Science

The world’s first direct-diode laser is strong enough to cut & weld metal

Image Credit: http://www.engadget.com/2013/05/08/lockheed-martin-adam-laser/

Whether you realize it or not, diode lasers are a part of your everyday life. From laser pointers to DVD players and barcode scanners, diode lasers are efficient, low cost, and compact. In the last presentation you gave to a group of colleagues, it’s possible you were using one of these lasers, without realizing it.

Direct-diode lasers are going beyond everyday use and can now cut and weld metal. Creating a laser strong enough to cut metal has been attempted in the past, but until now, all attempts have been unsuccessful.

The MIT Lincoln Laboratory spinout TeraDiode created a commercial multi-kilowatt diode laser that’s bright enough to cut and weld metal at a greater efficiency than any other industrial laser on the market. The TeraBlade can cut through a half-inch of steel using light directly from the diodes.

The TeraBlade works by employing a power-scaling technique called wavelength beam combining (WBC). This unique technique was developed by Robin Huang, a former Lincoln Laboratory researcher, and Bien Chann, TeraDiobe’s co-founder. The diode lasers in the TeraBlade are tiny semiconductor devices that turn electrons into photons that create a ray of laser light.

When overlapping beams at different wavelengths focus on a small spot, the laser becomes very intense.

The TeraBlade, based on WBC technology, is a laser module that holds diode laser bars, a diffraction grating, output lens, and a transform lens.

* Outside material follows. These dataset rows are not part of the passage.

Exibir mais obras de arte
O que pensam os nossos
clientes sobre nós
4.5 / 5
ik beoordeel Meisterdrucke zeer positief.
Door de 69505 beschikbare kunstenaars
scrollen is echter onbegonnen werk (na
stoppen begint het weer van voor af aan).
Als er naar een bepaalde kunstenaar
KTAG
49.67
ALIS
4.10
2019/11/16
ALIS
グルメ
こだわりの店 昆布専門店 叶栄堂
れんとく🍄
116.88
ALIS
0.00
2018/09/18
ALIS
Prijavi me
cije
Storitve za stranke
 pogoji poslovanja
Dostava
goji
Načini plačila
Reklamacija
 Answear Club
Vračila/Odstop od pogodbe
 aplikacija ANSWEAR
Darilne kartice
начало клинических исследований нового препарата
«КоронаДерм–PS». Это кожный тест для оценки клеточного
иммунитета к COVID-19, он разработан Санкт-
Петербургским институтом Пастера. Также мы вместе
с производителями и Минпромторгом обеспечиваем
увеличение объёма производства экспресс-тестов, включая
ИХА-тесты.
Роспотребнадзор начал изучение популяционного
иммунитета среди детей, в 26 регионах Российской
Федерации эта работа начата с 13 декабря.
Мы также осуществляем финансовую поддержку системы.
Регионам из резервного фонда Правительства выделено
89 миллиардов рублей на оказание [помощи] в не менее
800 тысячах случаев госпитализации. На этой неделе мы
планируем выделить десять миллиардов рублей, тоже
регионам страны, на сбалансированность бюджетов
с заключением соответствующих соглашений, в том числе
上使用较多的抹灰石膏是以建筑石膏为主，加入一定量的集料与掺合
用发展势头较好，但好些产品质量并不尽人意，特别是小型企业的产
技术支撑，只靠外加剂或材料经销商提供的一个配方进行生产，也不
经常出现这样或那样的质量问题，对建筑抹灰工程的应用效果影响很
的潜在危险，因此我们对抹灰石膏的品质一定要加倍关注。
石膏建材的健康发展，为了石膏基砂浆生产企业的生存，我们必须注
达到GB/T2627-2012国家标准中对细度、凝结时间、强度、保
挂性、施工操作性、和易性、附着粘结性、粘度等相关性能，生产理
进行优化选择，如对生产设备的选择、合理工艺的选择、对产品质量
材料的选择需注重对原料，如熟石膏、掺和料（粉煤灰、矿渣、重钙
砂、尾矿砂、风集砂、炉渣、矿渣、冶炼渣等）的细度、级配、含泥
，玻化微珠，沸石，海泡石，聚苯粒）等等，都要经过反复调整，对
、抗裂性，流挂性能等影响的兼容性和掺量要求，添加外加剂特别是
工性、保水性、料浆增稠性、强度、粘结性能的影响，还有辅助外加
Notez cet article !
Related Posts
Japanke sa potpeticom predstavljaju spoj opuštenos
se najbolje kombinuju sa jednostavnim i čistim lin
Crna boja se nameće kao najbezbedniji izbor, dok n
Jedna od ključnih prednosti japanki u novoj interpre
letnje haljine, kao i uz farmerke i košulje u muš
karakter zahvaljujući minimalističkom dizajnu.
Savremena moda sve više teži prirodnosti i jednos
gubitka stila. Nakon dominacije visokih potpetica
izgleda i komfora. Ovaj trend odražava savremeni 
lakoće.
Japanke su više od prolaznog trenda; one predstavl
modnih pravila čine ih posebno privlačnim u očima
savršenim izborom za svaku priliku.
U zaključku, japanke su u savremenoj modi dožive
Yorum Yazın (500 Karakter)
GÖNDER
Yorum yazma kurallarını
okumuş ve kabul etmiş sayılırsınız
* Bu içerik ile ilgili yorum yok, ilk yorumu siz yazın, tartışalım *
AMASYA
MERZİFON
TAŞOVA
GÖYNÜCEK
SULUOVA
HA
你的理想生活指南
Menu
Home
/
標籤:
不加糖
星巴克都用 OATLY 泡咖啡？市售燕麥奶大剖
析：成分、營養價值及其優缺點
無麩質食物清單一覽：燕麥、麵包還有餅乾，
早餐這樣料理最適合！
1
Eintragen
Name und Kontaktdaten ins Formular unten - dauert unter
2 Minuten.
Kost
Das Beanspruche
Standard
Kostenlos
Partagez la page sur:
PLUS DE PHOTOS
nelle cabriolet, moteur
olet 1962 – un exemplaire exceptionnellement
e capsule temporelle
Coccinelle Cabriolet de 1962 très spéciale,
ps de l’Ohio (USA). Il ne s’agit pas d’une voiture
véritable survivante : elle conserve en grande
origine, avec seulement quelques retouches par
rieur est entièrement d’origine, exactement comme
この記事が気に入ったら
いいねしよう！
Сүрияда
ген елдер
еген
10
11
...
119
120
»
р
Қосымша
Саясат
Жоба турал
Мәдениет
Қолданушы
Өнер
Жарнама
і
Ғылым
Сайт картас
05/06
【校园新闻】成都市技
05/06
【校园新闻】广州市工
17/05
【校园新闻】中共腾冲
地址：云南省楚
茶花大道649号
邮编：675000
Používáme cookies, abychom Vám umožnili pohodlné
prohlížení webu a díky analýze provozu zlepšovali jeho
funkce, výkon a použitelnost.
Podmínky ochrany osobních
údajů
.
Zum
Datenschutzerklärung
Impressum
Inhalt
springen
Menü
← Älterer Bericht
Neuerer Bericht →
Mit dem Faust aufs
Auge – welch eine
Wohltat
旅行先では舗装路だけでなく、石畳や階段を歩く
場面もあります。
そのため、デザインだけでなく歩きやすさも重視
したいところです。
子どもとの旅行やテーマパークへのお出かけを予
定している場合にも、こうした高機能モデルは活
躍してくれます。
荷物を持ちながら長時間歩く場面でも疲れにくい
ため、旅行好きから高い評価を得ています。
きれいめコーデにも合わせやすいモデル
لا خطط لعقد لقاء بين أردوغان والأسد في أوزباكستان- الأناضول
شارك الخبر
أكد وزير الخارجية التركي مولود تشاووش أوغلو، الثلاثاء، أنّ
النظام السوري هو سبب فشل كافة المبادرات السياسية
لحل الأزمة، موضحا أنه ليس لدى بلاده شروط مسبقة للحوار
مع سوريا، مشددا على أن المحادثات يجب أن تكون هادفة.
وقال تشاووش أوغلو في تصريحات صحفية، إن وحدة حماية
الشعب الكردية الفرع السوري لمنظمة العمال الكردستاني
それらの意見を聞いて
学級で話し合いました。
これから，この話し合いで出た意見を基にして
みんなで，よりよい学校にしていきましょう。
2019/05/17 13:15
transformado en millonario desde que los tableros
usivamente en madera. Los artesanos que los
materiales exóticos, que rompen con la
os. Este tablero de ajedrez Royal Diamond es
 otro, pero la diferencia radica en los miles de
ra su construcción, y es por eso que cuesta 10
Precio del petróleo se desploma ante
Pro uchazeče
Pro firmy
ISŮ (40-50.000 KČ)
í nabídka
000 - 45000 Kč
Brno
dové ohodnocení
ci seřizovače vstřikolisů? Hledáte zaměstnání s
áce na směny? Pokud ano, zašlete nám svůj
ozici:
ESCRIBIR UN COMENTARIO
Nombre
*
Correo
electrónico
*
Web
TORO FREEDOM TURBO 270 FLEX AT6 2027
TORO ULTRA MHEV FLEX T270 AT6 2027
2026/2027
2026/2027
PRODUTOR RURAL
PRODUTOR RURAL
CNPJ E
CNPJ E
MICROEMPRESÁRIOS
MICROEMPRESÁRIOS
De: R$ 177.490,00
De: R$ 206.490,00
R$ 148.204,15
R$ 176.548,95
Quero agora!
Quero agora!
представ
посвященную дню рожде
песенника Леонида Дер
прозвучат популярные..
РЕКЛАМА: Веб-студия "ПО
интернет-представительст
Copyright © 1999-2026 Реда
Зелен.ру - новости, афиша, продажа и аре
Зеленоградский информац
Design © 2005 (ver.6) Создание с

Light from the lasers passes through the transform lens onto the diffraction grating, and forces beams into the same direction, superimposing the beams on one another. This is the force that allows the TeraBlade to have the power to cut and weld metal.

The beam from a TeraBlade is 100 times brighter than other direct-diode lasers.

The company has developed the commercial quality TeraBlade for top global industrial laser-based machine and system integrators. Panasonic Welding Systems in Europe and Japan is one of the top customers. Because the TeraBlade is a direct-diode laser, it operates efficiently, but has a lower cost of ownership.

In the future, the company hopes to change the laser industry by introducing more powerful direct-diode lasers that can be used across the globe.

5 comments
Park Clayton
Park Clayton

21st century welders will be using laser guns instead of propane!

Adam Reed
Adam Reed

Sadly it already has. Military grade tech is always way ahead.

Rafael Kireyev
Rafael Kireyev

Let us hope that this great thing will never fall into the hands of arms manufacturers.

Thomas Chenhall
Thomas Chenhall

Yeah, we need a slightly lower power one, seriously, mount it with a bubble-eye and a rotating mirror-turret to automatically target and roast mosquitoes only, just calibrate it carefully and make it cheap as the average bug-zapper. I want won.